(Stored data entries)
-- -- --
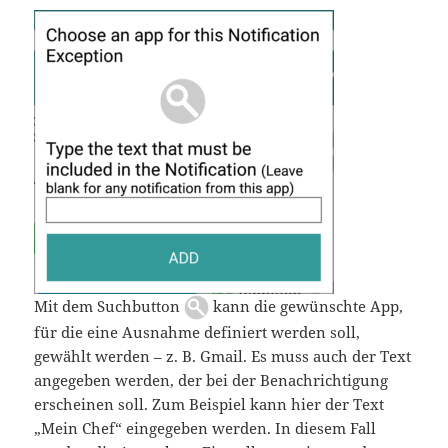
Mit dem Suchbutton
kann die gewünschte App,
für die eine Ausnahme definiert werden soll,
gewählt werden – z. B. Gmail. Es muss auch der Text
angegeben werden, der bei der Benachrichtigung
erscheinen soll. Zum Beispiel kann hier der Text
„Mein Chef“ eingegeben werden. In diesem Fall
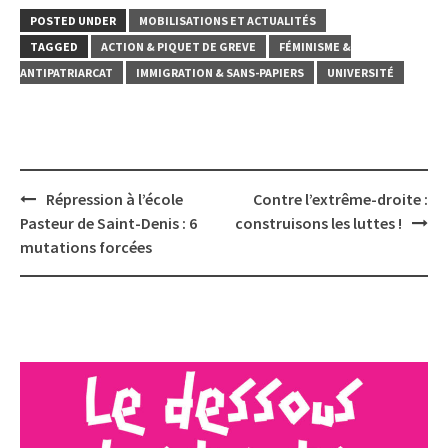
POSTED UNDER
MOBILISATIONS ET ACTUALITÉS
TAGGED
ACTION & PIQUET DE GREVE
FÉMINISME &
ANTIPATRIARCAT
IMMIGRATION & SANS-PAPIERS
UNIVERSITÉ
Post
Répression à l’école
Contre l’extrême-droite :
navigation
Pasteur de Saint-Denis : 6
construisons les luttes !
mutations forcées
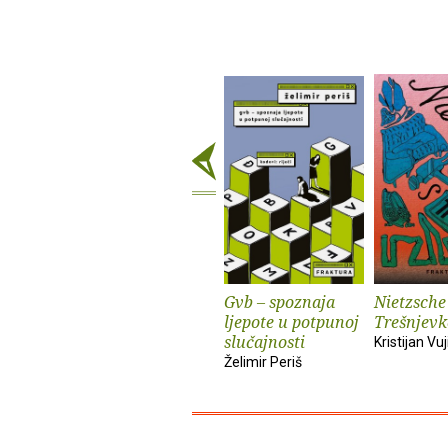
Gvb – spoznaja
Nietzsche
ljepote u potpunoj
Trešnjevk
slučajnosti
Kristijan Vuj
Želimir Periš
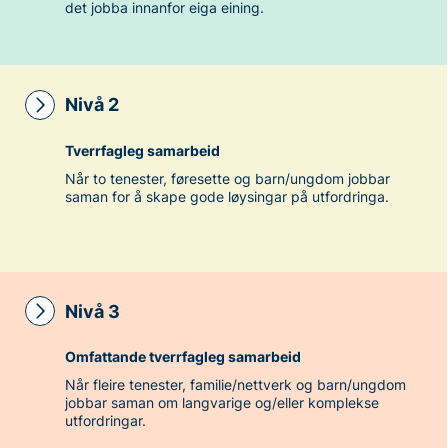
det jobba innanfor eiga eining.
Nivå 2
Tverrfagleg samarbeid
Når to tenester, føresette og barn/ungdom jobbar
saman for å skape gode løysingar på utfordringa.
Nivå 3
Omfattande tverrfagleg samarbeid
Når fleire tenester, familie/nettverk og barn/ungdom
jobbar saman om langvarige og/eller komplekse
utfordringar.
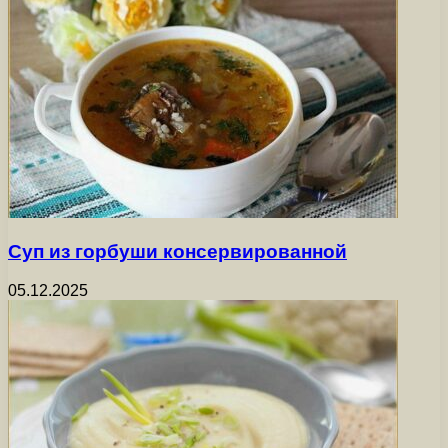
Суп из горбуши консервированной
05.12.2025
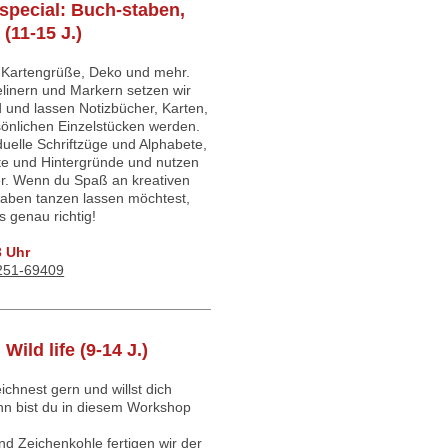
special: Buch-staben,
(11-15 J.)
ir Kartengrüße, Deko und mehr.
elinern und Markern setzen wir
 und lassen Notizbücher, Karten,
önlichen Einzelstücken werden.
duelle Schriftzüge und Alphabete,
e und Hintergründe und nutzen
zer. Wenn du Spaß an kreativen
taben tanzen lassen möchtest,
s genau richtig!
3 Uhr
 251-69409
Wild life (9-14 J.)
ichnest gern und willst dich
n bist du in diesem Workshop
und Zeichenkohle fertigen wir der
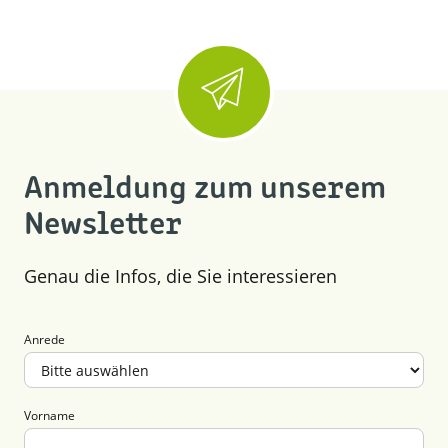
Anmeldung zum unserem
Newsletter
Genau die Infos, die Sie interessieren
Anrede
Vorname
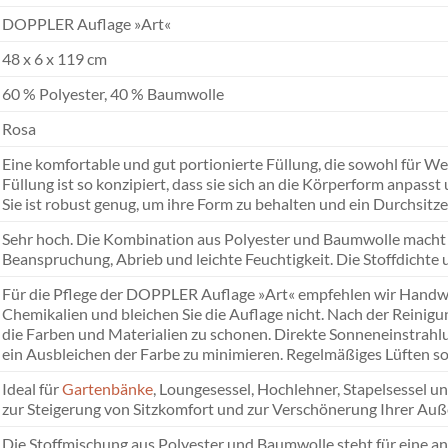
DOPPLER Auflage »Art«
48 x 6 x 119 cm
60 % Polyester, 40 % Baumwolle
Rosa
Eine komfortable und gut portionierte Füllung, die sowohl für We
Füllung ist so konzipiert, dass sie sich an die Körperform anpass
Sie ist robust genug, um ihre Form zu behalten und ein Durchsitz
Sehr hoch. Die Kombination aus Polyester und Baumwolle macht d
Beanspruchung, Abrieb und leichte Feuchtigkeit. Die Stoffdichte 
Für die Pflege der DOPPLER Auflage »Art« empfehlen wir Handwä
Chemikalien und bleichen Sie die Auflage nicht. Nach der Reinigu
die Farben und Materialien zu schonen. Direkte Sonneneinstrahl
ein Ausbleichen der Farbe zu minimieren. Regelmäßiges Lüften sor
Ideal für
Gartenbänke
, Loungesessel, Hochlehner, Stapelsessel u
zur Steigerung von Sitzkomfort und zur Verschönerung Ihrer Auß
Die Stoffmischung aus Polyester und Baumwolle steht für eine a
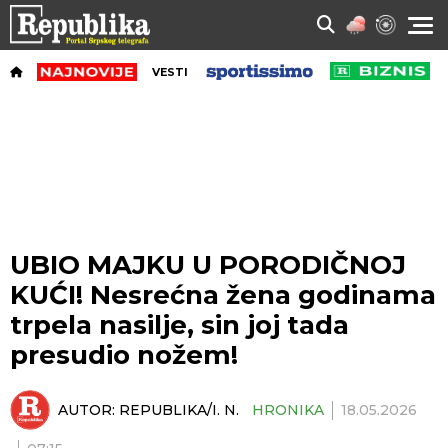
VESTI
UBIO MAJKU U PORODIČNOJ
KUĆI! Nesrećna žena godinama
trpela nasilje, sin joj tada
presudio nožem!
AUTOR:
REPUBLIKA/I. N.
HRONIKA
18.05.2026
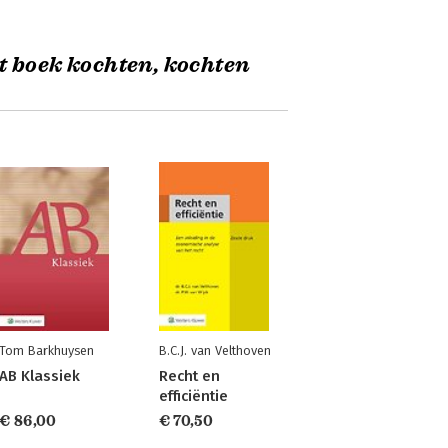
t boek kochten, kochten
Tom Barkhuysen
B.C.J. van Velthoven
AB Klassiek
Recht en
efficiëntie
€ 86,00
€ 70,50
-- -- --
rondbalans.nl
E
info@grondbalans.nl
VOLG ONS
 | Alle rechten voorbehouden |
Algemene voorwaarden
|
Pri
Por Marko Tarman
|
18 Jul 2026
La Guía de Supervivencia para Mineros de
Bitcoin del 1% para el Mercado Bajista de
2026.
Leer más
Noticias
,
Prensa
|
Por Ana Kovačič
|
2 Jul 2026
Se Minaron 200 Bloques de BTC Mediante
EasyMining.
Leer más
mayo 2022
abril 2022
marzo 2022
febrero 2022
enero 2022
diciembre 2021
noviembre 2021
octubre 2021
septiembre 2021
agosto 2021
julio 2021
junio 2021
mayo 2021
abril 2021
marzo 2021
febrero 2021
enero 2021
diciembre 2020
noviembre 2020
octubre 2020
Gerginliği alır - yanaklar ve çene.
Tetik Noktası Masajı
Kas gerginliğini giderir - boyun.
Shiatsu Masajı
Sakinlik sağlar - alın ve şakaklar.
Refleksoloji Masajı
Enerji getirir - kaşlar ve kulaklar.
-- -- --
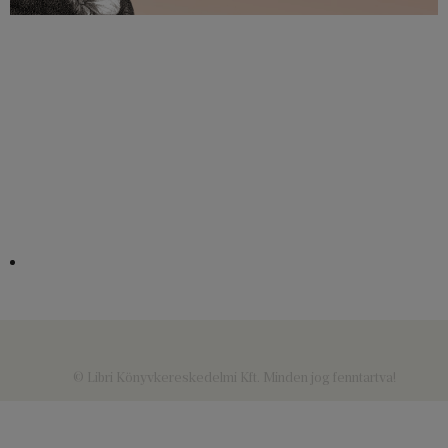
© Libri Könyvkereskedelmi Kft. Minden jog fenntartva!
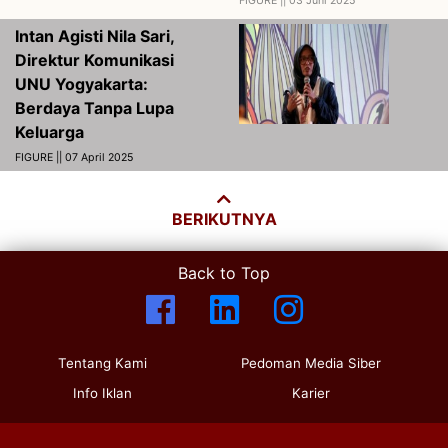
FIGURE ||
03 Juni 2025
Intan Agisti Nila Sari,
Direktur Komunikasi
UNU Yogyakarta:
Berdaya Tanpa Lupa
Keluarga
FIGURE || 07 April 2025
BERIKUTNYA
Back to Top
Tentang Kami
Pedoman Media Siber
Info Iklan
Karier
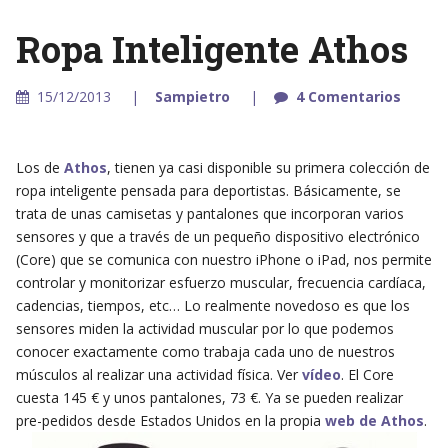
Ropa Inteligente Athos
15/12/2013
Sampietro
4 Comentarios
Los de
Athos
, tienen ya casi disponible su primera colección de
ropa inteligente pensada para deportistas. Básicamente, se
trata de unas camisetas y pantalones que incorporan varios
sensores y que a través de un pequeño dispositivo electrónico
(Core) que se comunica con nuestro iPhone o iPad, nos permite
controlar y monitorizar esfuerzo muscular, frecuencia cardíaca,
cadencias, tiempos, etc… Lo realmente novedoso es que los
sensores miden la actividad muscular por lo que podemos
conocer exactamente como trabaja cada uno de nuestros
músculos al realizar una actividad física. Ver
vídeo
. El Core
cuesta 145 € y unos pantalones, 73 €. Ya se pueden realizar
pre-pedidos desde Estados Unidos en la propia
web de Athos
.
-- -- --
WORK REQUEST »
From the records above, transcribe only the stretch from the line with "Mit dem Suchbutton" through the line with "Želimir Periš", keeping both ends. Omit pictures.

EXERCISE SOLUTION »
Mit dem Suchbutton
kann die gewünschte App,
für die eine Ausnahme definiert werden soll,
gewählt werden – z. B. Gmail. Es muss auch der Text
angegeben werden, der bei der Benachrichtigung
erscheinen soll. Zum Beispiel kann hier der Text
„Mein Chef“ eingegeben werden. In diesem Fall
POSTED UNDER
MOBILISATIONS ET ACTUALITÉS
TAGGED
ACTION & PIQUET DE GREVE
FÉMINISME &
ANTIPATRIARCAT
IMMIGRATION & SANS-PAPIERS
UNIVERSITÉ
Post
Répression à l’école
Contre l’extrême-droite :
navigation
Pasteur de Saint-Denis : 6
construisons les luttes !
mutations forcées
Gvb – spoznaja
Nietzsche
ljepote u potpunoj
Trešnjevk
slučajnosti
Kristijan Vuj
Želimir Periš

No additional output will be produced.